In practice, logistic regression can fail because of complete or quasi-complete separation (predictors perfectly classify the outcome). Symptoms include very large coefficient estimates, huge standard errors, and convergence warnings.

Recommended workflow:

Check for warnings from glm() (non-convergence, fitted probabilities near 0 or 1).
Inspect sparse cells and near-perfect rules in contingency tables.
If separation is present, use penalized methods (e.g., Firth logistic regression (Firth 1993; Heinze and Schemper 2002)) or simplify the model.

136.15 Multiple Logistic Regression

With multiple predictors, the interpretation extends naturally:

\[ \text{logit}(P(Y = 1)) = \beta_0 + \beta_1 X_1 + \beta_2 X_2 + ... + \beta_k X_k \]

Each coefficient \(\beta_j\) represents the change in log-odds for a one-unit increase in \(X_j\), holding all other predictors constant. This is analogous to the interpretation in multiple linear regression (Chapter 135).

Interaction terms and polynomial terms can be included:

# Interaction between amount and foreign transaction
model_interaction <- glm(is_fraud ~ transaction_amount * is_foreign,
                         data = fraud_data, family = binomial)

# Polynomial term for non-linear effect
model_poly <- glm(is_fraud ~ poly(transaction_amount, 2) + is_foreign,
                  data = fraud_data, family = binomial)

136.16 Assumptions

Logistic regression makes the following assumptions:

Binary outcome: The dependent variable must be binary (or binomial counts)
Independence: Observations are independent of each other
Linearity in log-odds: The relationship between predictors and log-odds is linear
No perfect multicollinearity (identification): Predictors cannot be exact linear combinations of each other
Large sample size: Maximum likelihood estimation requires adequate sample size (rule of thumb: at least 10 events per predictor)
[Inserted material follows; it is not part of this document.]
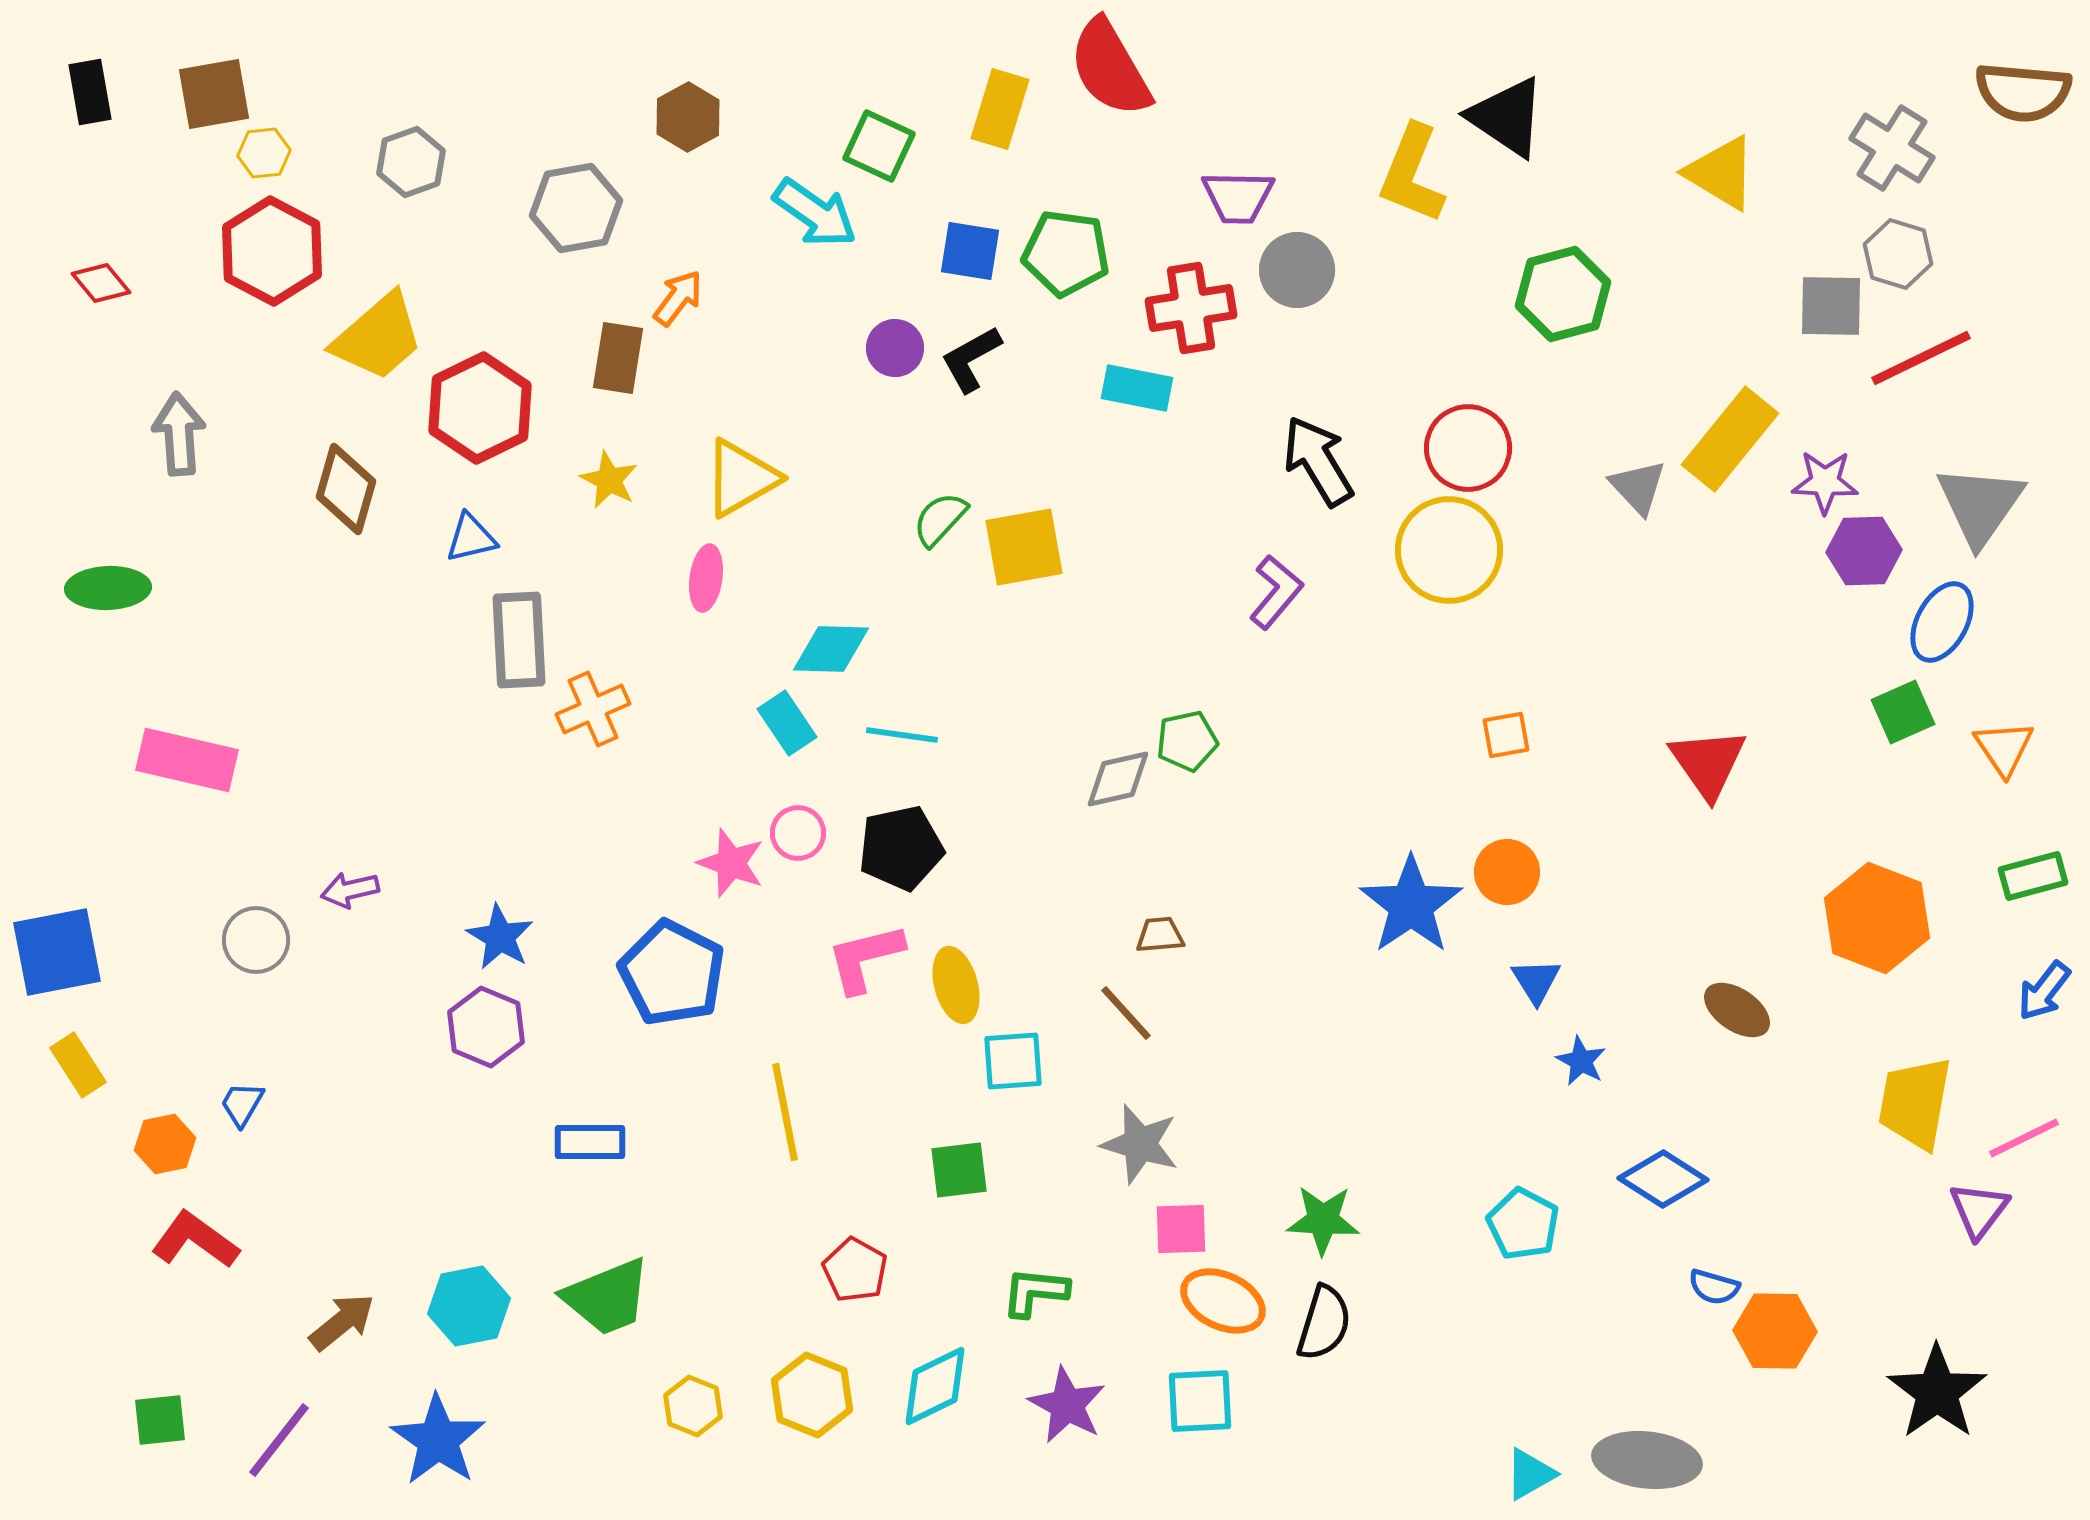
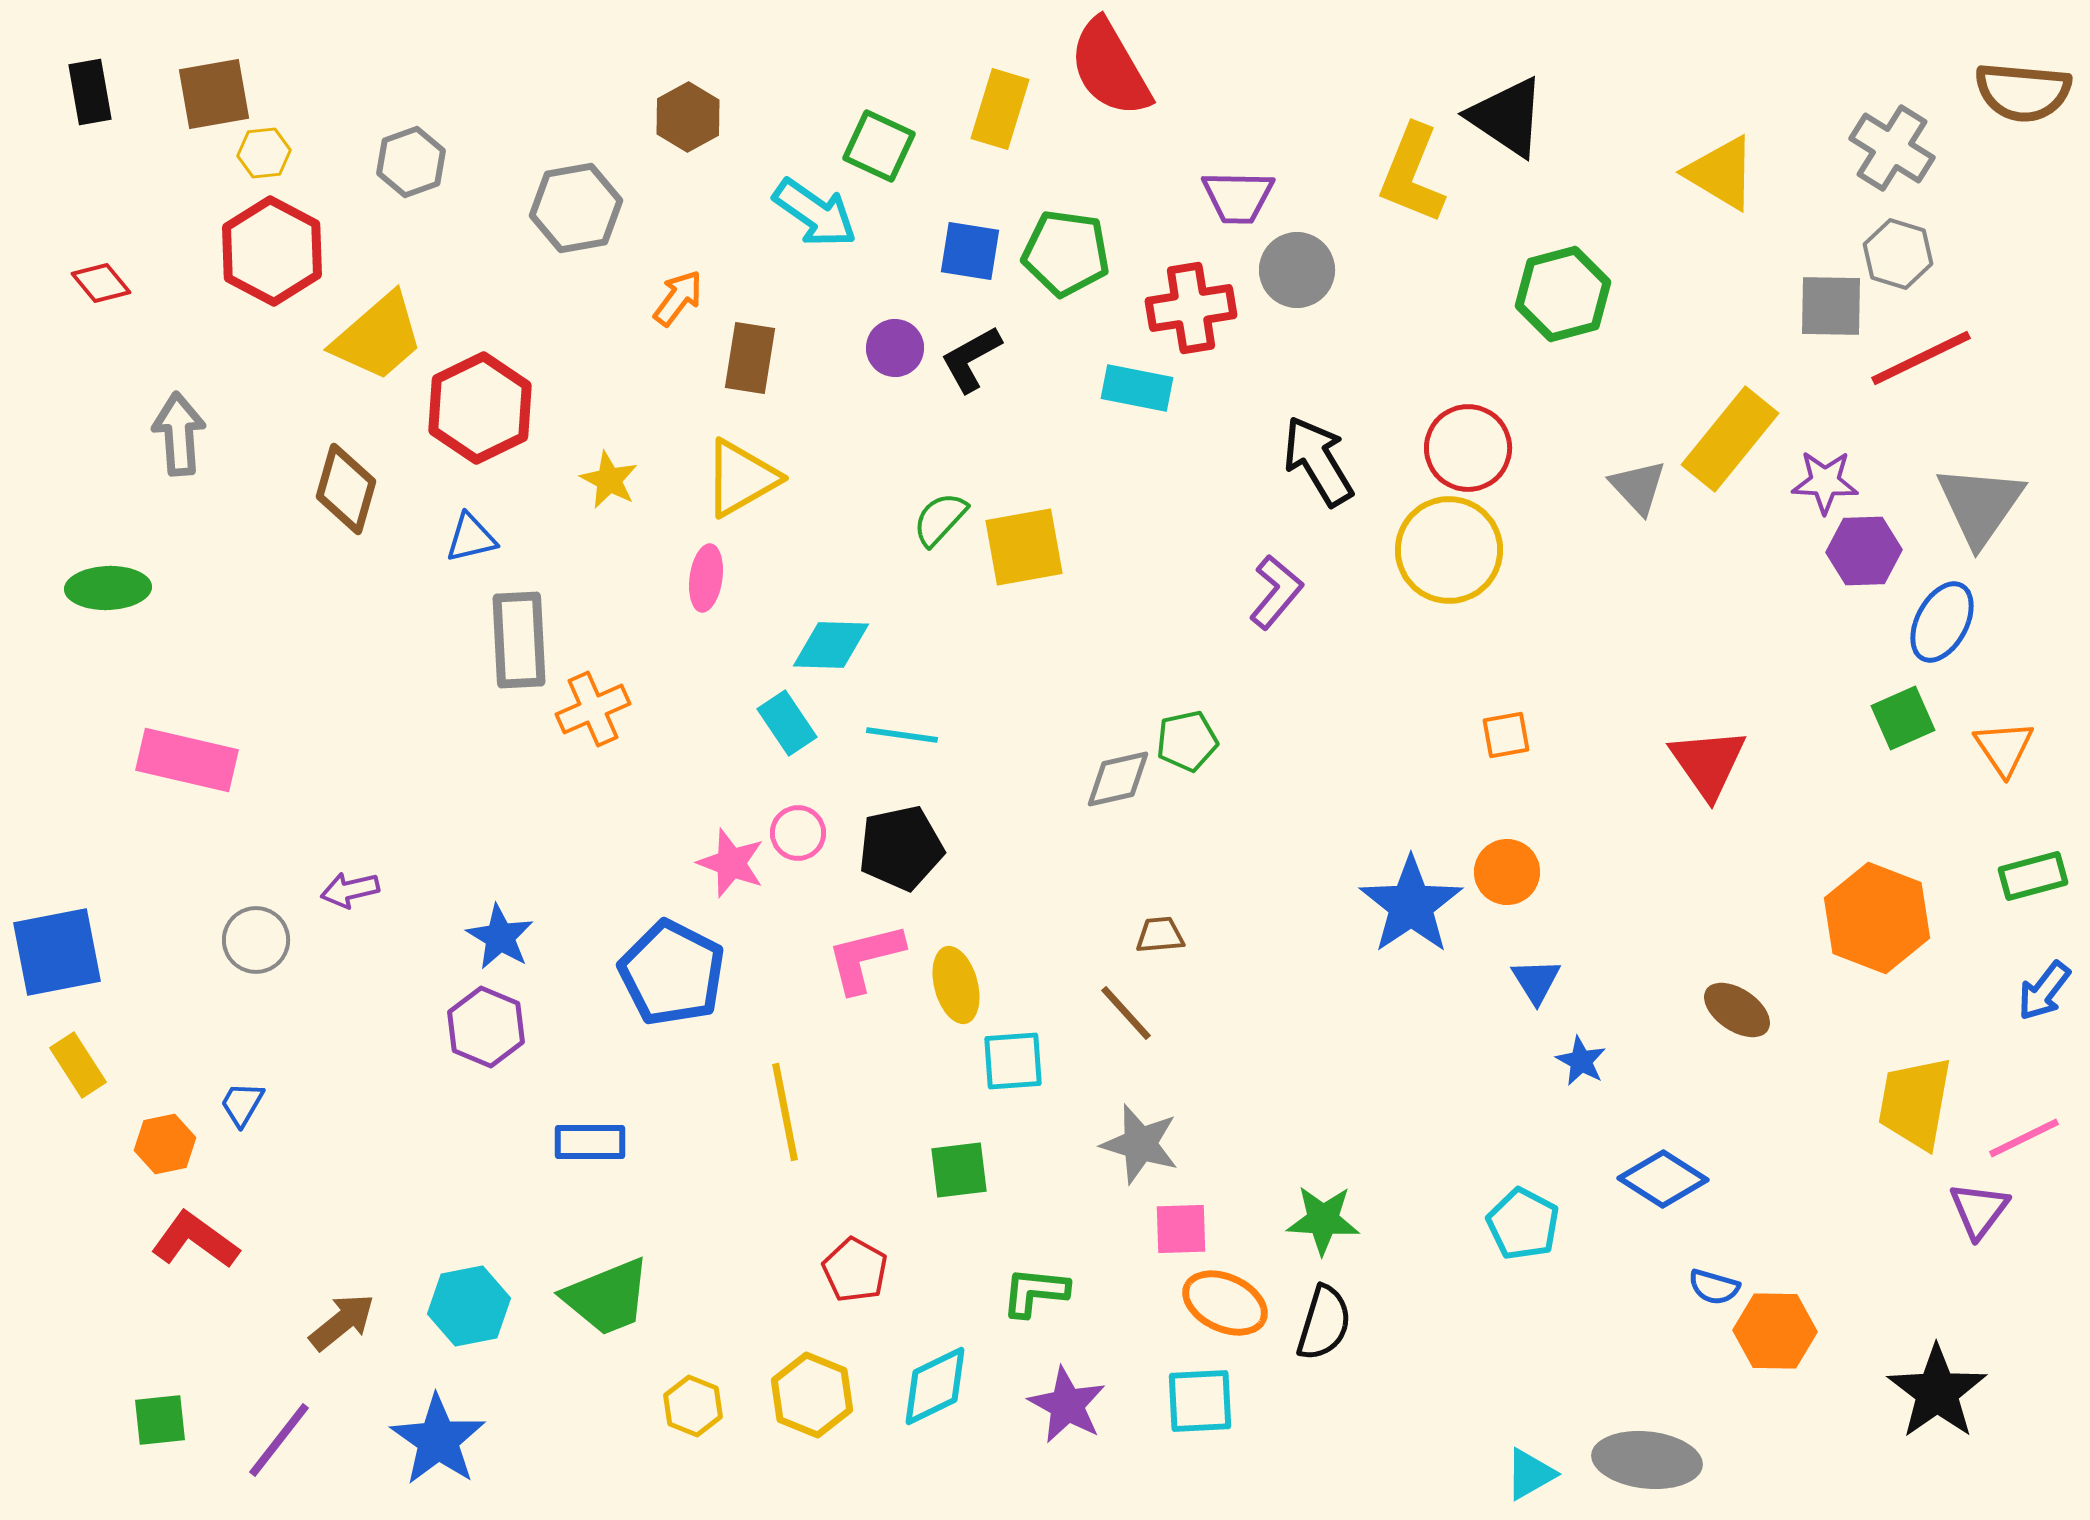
brown rectangle at (618, 358): moved 132 px right
cyan diamond at (831, 649): moved 4 px up
green square at (1903, 712): moved 6 px down
orange ellipse at (1223, 1301): moved 2 px right, 2 px down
High (imperfect) multicollinearity is a practical estimation concern because it inflates standard errors and can destabilize coefficient estimates.

Unlike linear regression, logistic regression does not assume:

Normality of residuals
Homoscedasticity (constant variance)
Linear relationship between predictors and the outcome

136.17 Pros & Cons

136.17.1 Pros

Logistic regression has the following advantages:

Produces interpretable coefficients as odds ratios.
Outputs probabilities that can be used with ROC analysis for threshold optimization.
Does not require normally distributed predictors.
Handles both continuous and categorical predictors.
Well-established statistical inference (confidence intervals, hypothesis tests).
Computationally efficient even for large datasets.

136.17.2 Cons

Logistic regression has the following disadvantages:

Assumes a linear relationship between predictors and log-odds, which may not hold.
Sensitive to outliers in the predictor variables.
Requires a relatively large sample size, especially when the outcome is rare.
Cannot directly handle missing data.
May underperform compared to more flexible methods (e.g., random forests, neural networks) when relationships are highly non-linear.

136.18 Task

Using the fraud detection data or a dataset of your choice, fit a logistic regression model. Interpret the coefficients as odds ratios.
Construct the ROC curve for your fitted model and compute the AUC. How does the model’s discriminative ability compare to the AUC interpretation guidelines in Table 60.2?
Define a pay-off matrix appropriate for your application. What is the cost-optimal threshold, and how does it differ from the default threshold of 0.5?
Compare the predictions from logistic regression at the cost-optimal threshold with predictions at the Youden-optimal threshold. Compute the Confusion Matrix (Chapter 59) for both and discuss the trade-offs.